*INSTRUCTIONS FOR THE TASK:* Comb through the entries for "housing" and pull out each line that holds it.

Dataset items:
····················

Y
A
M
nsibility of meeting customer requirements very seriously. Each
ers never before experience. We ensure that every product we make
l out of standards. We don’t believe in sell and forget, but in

····················

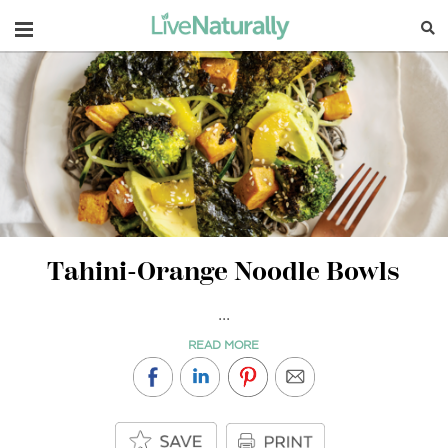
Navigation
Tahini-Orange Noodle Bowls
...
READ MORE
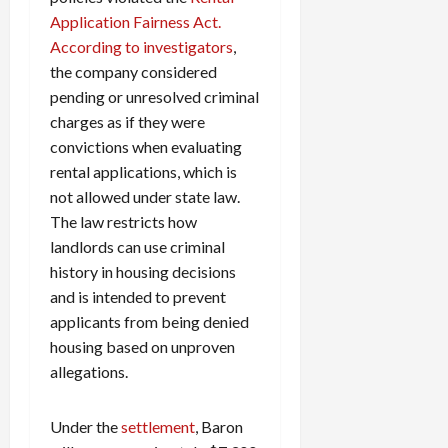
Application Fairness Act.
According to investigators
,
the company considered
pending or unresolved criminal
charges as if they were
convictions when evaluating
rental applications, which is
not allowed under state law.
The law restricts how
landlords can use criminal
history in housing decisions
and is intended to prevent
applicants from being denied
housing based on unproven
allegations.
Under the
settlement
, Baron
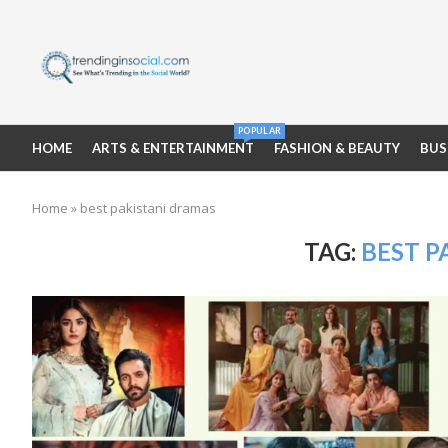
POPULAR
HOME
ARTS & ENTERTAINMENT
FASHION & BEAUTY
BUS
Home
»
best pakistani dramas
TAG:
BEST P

····················

*SOLUTION FOR THIS EXERCISE:*
history in housing decisions
housing based on unproven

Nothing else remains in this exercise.